[Extracted page text data]
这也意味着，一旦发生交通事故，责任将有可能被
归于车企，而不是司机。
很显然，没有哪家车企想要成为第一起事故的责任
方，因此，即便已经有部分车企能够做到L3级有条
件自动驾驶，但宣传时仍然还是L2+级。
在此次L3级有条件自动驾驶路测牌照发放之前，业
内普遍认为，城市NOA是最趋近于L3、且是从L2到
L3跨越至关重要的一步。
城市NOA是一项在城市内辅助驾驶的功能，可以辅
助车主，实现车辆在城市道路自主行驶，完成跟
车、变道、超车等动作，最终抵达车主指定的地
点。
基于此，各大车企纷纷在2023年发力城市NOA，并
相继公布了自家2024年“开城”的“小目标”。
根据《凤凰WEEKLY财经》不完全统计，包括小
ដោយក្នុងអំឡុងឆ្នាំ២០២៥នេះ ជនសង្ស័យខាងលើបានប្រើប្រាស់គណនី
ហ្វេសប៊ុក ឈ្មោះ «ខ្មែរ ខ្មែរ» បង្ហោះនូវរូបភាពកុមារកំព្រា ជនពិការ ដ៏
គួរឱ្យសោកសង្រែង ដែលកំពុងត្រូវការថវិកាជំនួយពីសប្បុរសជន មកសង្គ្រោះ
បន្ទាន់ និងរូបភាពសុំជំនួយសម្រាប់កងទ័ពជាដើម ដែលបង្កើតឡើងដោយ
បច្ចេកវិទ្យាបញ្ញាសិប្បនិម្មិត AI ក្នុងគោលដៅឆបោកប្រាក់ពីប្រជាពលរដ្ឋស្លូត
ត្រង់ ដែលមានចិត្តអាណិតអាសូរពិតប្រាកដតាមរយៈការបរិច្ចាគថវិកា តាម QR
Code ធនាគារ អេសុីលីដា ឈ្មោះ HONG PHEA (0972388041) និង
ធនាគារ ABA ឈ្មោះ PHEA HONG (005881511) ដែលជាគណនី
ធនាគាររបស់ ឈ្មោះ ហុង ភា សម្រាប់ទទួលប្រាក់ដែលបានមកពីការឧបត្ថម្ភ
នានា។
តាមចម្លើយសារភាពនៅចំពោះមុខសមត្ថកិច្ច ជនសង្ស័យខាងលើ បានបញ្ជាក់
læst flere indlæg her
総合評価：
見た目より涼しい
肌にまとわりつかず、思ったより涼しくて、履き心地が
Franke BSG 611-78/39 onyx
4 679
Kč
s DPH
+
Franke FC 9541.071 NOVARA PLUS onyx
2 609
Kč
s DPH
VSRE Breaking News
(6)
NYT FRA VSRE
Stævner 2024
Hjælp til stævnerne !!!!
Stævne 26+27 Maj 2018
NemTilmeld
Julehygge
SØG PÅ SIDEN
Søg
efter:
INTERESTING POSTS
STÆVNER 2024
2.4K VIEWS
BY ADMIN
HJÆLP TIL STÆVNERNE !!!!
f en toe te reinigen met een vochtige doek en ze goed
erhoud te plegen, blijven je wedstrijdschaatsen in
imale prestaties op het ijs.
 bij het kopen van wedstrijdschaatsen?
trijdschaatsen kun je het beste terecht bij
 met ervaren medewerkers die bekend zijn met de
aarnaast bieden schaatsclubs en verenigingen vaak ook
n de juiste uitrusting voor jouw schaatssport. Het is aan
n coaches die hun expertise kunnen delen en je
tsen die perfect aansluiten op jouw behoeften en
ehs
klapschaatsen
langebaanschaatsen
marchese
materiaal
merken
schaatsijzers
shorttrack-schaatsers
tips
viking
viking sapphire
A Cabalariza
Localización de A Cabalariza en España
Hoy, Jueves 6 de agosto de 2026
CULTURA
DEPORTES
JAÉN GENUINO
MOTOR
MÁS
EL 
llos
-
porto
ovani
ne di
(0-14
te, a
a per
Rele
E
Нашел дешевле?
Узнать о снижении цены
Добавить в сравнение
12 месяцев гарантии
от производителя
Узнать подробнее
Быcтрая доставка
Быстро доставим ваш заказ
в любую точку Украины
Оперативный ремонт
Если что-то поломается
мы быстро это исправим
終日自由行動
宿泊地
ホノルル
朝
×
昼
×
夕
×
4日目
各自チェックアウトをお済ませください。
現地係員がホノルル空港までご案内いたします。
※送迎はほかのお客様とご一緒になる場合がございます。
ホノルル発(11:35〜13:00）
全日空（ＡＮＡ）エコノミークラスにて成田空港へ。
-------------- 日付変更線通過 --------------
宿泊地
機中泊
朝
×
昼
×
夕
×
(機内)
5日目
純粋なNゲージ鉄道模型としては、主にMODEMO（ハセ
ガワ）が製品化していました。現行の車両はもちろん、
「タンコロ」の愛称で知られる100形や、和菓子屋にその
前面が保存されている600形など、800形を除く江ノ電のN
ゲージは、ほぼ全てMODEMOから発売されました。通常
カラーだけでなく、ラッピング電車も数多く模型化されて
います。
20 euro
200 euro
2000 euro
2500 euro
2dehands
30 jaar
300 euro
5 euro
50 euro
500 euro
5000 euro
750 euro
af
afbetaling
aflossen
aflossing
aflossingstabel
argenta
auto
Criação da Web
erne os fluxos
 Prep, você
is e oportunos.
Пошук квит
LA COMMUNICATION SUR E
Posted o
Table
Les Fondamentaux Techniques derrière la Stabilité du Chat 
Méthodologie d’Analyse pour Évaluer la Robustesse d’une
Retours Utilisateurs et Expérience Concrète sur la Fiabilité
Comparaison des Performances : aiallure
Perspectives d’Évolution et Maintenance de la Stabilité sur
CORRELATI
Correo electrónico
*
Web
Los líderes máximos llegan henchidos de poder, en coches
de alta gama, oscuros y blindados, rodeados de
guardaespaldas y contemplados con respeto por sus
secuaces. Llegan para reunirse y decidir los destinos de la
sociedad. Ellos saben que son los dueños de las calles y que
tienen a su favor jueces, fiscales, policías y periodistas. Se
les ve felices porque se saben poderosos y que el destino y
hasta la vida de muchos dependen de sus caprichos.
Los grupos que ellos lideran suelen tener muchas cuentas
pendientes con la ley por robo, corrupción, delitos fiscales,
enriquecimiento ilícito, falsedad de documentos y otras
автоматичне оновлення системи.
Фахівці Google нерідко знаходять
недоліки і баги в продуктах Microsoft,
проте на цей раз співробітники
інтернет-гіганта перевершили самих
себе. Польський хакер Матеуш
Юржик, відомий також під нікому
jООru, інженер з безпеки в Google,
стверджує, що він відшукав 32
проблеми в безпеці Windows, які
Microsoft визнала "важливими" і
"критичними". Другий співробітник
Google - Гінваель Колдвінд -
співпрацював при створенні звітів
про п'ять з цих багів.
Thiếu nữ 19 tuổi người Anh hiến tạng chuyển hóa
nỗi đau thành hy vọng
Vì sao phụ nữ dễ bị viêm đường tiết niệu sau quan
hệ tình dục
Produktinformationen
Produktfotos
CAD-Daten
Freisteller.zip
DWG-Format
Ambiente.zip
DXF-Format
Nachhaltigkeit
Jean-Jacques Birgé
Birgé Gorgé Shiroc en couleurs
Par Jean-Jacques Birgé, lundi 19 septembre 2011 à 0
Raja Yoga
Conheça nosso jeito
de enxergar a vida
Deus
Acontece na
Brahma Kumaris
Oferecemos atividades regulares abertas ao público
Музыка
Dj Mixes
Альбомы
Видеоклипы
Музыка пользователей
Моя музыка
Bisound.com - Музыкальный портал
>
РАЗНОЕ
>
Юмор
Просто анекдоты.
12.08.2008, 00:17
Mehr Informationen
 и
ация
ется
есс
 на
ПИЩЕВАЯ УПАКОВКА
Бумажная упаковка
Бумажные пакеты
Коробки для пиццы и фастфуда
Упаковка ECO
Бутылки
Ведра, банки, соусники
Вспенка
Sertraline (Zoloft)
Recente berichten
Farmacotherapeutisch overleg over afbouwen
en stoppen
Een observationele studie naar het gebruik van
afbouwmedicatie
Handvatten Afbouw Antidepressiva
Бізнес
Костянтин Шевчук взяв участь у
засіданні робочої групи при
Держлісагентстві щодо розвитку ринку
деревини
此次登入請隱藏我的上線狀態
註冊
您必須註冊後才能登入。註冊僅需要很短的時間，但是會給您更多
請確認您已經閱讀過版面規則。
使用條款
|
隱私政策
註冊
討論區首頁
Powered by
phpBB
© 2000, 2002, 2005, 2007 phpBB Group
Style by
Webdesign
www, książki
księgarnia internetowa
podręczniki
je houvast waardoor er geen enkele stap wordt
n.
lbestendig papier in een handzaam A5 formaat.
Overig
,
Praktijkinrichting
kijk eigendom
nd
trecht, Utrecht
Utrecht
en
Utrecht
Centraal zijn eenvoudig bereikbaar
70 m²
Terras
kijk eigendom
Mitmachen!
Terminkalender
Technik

== Directions ==
Go through the records, tally the lines holding the word "Stabilité", and give only the tally.

== Problem solution ==
2